Winston maintains, throughout the novel, two avenues of hope for a life outside the confines of the Party and the alert eyes of Big Brother, a life which may sabotage or even subvert the Party ‘s clasp on Oceania. One of these possibilities is witting, spoken: the workers. Merely as Marx foresaw, in the 19th century, that the Revolution would come from a self-generated rebellion of the labor as they shook off the ironss of their oppressors, so Winston writes in his journal that if there is hope, it lies in this 85 per centum of Oceania ‘s population that exists outside the confines of the Party. And yet, the impossibleness of a proletarian rebellion nowadayss itself to him at every bend. Echoing Marx, Winston writes: “ Until they become witting they will ne’er arise, and until after they have rebelled they can non go witting. ” And, unluckily, he is right ; as O’Brien admonishes Winston in the Ministry of Love, “ The workers will ne’er revolt, non in a thousand old ages or a million. They can non. ” Therefore this little spot of hope is crushed.

The 2nd possibility remains largely mute and unconscious: desire. It is this possibility, the fleeting devastation of the Party through confidant brotherhood with another individual, which solidifies Winston ‘s relationship with Julia. Though they are drawn together at first by what seem to be basic carnal impulses, it is exactly the sordidness and the animal nature of those impulses that gives them their liberatory potency. As Winston relates earlier, in contemplating the asepsis of his relationship with his married woman: “ The sexual act, successfully performed, was rebellion. Desire was thoughtcrime. ” Desire is thought offense in Oceania because it elevates the human, the person, above the powers of the province to command him. In fact, as Winston and Julia begin to do love for the first clip, this piece of pent-up cognition becomes witting ; “ the animate being inherent aptitude, ” he thinks, “ the simple undifferenti-ated desire: that was the force that could rupture the Party to pieces. ”

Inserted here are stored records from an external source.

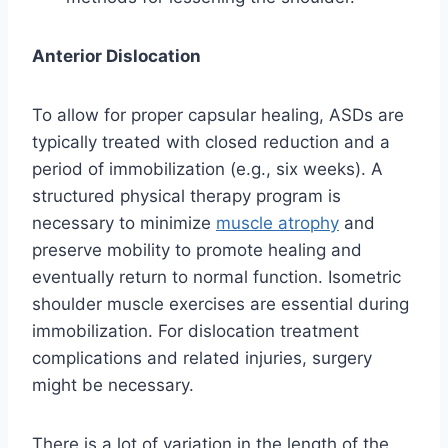
Anterior Dislocation
To allow for proper capsular healing, ASDs are
typically treated with closed reduction and a
period of immobilization (e.g., six weeks). A
structured physical therapy program is
necessary to minimize
muscle atrophy
and
preserve mobility to promote healing and
eventually return to normal function. Isometric
shoulder muscle exercises are essential during
immobilization. For dislocation treatment
complications and related injuries, surgery
might be necessary.
There is a lot of variation in the length of the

The menace to the Party of the thoughtcrime that desire represents is sufficiently serious that the province must exercise formidable control over any such human, instinctual reactions. In his essay “ 1984: Mystery of Power, ” Irving Howe writes, “ There can be no ‘free infinite ‘ in the lives of the Outer Party faithful, nil that remains beyond the bid of the province. Sexual energy is to be transformed into political force and personal craze. ” It is this acknowledgment by the Party that there may be no component of “ human nature ” which can stay the state of the person without jeopardizing the Party ‘s clasp on its members that represents the great “ progress ” of Ingsoc ( English Socialism, in Oldspeak ) over old totalitarian governments. There was ever room, notes Howe, in these old governments, for “ ‘free infinite, ‘ that border of personal liberty which even in the worst minutes of Stalinism and Hitlerism some people wanted to protect. ”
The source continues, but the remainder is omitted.